2. *** [T]he [c]ommon[-][f]und [d]octrine does not apply in this matter.

3. *** [T]he [a]ttorneys' [l]iens of attorneys for [Jake and Joyce] do not attach to the medical[-]payments coverage proceeds."

The court ordered Jake, Joyce, and their attorneys to "endorse and turn[]over the medical[-]payments coverage proceeds draft[s] in the amount of $5,000.00 to [Carle]." (Progressive had issued a $5,000 check jointly to Jake, his attorney, and Carle and another $5,000 check jointly to Joyce, his attorney, and Carle.) Pursuant to Supreme Court Rule 304(a) (210 Ill. 2d R. 304(a)), the court found no just reason to delay enforcement or appeal of this judgment.

These appeals followed.

II. ANALYSIS

A. Health Care Services Lien Act

Sections 10(a), (b), and (e) of the Health Care Services Lien Act provide as follows:

"(a) Every health care professional and health care provider that renders any service in the treatment, care, or maintenance of an injured person *** shall have a lien upon all claims and causes of action of the injured person for the amount of the health care professional's or health care provider's reasonable charges up to the date of payment of damages to the injured person. The total amount of all liens under this Act, however, shall not exceed 40% of the verdict, judgment, award, settlement, or compromise secured by or on behalf of the injured person on his or her claim or right of action.

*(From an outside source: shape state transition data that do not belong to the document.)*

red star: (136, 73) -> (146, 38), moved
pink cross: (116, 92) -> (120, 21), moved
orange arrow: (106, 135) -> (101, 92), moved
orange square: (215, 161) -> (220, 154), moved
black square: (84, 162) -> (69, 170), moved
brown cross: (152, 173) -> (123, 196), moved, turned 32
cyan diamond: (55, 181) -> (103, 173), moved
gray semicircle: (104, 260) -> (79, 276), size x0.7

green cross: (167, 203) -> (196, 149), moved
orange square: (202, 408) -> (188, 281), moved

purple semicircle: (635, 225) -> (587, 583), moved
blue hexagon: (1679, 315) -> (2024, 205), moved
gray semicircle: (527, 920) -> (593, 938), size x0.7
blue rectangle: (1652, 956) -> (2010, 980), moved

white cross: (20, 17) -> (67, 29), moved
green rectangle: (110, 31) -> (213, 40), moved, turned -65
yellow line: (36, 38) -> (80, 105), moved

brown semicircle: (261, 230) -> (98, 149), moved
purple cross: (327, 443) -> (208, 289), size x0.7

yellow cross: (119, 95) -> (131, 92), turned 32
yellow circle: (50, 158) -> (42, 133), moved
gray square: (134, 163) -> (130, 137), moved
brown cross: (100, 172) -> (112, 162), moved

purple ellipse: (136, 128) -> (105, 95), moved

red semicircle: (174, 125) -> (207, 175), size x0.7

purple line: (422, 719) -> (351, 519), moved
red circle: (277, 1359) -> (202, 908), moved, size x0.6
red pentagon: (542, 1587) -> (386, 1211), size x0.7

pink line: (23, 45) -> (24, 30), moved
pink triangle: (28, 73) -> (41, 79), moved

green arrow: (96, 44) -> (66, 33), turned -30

(b) The lien shall include a written notice containing the name and address of the injured person, the date of the injury, the name and address of the health care professional or health care provider, and the name of the party alleged to be liable to make compensation to the injured person for the injuries received. The lien notice shall be served on both the injured person and the party against whom the claim or right of action exists. *** Service shall be made by registered or certified mail or in person.

(e) Payments under the liens shall be made directly to the health care professionals and health care providers." 770 ILCS 23/10(a), (b), (e) (West 2004).

In response to Carle's motion for summary judgment, the attorneys for Jake and Joyce filed affidavits stating they had received notices of Carle's lien. It is undisputed that Carle fulfilled the notice requirements of section 10(b). Jake and Joyce continue to insist, on appeal, that Carle has a valid lien in the amount of 40% of the $5,000 checks, i.e., $2,000 out of each check. See 770 ILCS 23/10(a) (West 2004). The lien "attach[es] to any *** settlement *** secured by or on behalf of the injured person." 770 ILCS 23/20 (West 2004). The term "settlement" includes a "[p]ayment, satisfaction, or final adjustment." Black's Law Dictionary 1377 (7th ed. 1999). The $5,000 checks from Progressive were a settlement of its contractual obligation under the medical-payments coverage of its policy. Therefore, Jake and Joyce reason, Carle's lien attached to those checks to the extent of 40%. See 770 ILCS 23/10(a) (West 2004).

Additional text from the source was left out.